The worse the border surge, the more it will hurt other immigrants trying to come to the country legally by delaying their applications, a top Homeland Security official told Congress on Wednesday.

Ur Jaddou, director of U.S. Citizenship and Immigration Services, said their goal is to keep the hiccups as small as possible, but said deploying her personnel to the border to handle people claiming asylum will “take a toll” on the ability to handle other applications.

“Will they have to put aside some other work? Yes, potentially, depending on how large or how small,” she said.



The size of the disruption will depend on the size of the surge, she said.

Homeland Security is bracing for a massive surge of illegal immigrants next month when the Biden administration formally concludes the pandemic border shutdown, known as Title 42.

Illegal border crossings could rise from about 8,000 a day to 18,000 a day, according to the department’s estimates. And while about half of the current border crossers are expelled under Title 42 right now, once that goes away, Border Patrol agents said nearly all of those coming will be able to make asylum claims — most of them likely bogus.

Homeland Security says it will pull personnel from other duties to head to the border to help process the crush of people.

That includes shifting Border Patrol agents, deploying U.S. Immigration and Customs Enforcement officers and the USCIS adjudicators.

Ms. Jaddou said disruptions to her agency’s workload “are not uncommon.” She pointed to last year’s evacuation of tens of thousands of Afghans, which required USCIS to deploy 250 officers to the evacuee camps to give them work permits.

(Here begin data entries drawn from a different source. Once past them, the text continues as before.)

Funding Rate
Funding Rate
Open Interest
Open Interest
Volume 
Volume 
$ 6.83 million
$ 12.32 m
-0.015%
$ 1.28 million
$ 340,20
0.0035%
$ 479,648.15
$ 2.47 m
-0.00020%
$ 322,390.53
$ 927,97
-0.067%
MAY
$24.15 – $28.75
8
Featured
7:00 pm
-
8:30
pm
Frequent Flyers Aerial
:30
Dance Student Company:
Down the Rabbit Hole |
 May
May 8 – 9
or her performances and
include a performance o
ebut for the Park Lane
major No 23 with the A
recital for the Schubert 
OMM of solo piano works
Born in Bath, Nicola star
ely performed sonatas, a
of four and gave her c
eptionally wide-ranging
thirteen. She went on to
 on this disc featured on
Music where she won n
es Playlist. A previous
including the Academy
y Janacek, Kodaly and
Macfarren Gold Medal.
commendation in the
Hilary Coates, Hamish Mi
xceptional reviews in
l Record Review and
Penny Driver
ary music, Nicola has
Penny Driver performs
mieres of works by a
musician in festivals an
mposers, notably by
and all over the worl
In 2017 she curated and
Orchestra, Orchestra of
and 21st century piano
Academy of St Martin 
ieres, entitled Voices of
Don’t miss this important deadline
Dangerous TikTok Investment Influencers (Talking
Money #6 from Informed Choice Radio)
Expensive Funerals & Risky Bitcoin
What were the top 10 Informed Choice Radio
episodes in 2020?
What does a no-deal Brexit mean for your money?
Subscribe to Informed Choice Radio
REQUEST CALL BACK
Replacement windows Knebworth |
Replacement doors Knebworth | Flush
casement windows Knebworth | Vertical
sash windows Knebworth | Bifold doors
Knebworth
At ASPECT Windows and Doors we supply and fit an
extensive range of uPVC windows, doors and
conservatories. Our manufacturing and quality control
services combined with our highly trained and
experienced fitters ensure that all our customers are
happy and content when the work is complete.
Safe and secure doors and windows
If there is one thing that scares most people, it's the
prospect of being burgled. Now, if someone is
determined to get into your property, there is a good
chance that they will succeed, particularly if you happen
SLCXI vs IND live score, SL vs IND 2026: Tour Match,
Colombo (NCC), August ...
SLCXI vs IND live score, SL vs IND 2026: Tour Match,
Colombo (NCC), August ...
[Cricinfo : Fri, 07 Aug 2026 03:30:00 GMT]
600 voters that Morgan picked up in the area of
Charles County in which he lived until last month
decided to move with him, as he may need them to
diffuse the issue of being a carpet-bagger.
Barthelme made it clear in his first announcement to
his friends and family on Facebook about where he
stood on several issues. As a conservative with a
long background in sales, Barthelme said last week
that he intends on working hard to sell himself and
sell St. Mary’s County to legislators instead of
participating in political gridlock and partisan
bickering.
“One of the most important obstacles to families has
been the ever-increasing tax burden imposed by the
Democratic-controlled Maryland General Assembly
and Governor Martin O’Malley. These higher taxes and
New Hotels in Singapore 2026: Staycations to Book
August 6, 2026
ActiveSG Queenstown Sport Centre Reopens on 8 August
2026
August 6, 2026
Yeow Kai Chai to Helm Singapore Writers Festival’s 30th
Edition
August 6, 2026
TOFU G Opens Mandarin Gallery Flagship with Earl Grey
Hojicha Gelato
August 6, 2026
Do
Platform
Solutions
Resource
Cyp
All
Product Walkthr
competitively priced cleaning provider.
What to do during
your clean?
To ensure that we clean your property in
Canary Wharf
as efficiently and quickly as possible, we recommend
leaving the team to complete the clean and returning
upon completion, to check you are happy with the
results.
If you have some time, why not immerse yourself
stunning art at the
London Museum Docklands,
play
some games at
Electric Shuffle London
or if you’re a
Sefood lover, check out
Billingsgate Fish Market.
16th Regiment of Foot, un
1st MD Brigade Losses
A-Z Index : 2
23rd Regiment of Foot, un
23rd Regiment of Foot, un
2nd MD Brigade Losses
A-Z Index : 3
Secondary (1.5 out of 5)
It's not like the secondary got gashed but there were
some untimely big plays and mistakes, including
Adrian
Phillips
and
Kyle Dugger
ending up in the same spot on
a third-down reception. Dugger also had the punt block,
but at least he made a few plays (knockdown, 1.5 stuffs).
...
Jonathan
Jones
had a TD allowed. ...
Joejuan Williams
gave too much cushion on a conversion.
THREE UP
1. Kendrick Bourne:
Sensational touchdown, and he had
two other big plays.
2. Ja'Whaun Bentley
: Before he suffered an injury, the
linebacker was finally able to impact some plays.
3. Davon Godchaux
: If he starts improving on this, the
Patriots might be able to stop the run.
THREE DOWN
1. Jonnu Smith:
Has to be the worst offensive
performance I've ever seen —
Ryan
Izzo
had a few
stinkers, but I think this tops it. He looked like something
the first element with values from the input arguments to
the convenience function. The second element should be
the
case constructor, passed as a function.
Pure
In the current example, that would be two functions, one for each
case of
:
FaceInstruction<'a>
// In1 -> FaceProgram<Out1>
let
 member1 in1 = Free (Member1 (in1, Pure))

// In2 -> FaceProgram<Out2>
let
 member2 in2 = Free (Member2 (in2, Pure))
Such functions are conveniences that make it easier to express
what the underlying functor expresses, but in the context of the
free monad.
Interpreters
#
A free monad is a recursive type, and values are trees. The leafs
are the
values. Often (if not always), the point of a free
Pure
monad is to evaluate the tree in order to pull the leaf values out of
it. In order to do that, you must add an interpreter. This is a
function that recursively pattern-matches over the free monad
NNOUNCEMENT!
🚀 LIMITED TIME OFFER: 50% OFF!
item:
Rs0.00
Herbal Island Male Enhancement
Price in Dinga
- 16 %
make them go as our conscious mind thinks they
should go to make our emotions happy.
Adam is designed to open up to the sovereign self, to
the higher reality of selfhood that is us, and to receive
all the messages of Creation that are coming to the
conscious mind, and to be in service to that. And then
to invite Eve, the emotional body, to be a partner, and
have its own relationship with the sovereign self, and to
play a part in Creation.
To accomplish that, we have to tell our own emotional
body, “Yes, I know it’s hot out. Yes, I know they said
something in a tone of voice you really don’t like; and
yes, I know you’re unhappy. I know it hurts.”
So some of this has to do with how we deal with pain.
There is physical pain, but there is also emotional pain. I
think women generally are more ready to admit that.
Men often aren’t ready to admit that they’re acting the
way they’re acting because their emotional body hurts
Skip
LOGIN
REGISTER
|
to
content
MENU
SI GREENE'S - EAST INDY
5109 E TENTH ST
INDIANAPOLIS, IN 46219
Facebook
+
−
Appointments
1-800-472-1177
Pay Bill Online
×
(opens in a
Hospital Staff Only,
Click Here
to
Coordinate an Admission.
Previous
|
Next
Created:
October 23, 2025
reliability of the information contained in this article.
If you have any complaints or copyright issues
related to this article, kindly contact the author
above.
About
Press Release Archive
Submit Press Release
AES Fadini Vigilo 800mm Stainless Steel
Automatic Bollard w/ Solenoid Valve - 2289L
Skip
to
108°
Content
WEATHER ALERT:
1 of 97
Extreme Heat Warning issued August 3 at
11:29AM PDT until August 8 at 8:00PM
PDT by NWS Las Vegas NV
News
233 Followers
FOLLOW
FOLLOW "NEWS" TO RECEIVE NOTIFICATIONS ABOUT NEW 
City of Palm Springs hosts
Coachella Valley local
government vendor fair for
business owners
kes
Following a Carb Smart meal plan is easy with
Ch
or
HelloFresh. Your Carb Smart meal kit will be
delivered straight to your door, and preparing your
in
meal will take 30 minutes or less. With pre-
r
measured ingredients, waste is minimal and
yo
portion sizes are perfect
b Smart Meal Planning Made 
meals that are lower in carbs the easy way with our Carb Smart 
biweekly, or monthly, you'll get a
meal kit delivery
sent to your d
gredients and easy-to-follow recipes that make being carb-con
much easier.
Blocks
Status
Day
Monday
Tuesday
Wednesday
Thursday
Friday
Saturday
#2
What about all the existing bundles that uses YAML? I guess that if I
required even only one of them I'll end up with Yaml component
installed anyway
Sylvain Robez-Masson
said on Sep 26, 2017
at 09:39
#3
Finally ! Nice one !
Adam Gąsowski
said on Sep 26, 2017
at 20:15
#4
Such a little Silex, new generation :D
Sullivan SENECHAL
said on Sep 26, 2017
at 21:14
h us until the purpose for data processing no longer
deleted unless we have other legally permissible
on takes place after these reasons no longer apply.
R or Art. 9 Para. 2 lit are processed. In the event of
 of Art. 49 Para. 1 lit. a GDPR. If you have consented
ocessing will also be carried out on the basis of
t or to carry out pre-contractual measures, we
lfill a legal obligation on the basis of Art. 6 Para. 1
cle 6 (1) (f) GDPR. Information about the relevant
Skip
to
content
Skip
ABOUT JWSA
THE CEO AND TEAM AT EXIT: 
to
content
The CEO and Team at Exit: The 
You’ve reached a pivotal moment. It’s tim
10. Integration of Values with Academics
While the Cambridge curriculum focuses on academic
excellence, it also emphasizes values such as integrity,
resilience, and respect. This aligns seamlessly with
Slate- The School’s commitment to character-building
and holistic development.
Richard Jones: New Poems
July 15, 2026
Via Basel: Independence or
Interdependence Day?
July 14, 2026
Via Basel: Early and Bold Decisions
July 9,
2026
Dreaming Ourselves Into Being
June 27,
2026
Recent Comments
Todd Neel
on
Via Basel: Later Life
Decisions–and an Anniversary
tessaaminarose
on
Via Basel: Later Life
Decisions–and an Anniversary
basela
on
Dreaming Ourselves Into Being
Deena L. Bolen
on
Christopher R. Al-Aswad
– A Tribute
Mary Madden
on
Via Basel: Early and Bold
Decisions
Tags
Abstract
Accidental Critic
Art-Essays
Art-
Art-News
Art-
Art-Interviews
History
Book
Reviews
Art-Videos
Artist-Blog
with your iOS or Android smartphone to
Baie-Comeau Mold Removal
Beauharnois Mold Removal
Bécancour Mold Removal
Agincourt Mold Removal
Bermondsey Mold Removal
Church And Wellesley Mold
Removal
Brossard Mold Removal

Ms. Jaddou said that’s one reason why the Biden administration wants to shift the agency’s funding.

Traditionally, USCIS has been almost entirely funded by fees paid by businesses and would-be immigrants themselves for their applications. The theory was that immigration shouldn’t be a burden to the taxpayer.

But Ms. Jaddou said humanitarian cases such as refugees and asylum-seekers have always been exempt from fees, which means those costs get covered by the fees paid by the regular business and family immigrant applications.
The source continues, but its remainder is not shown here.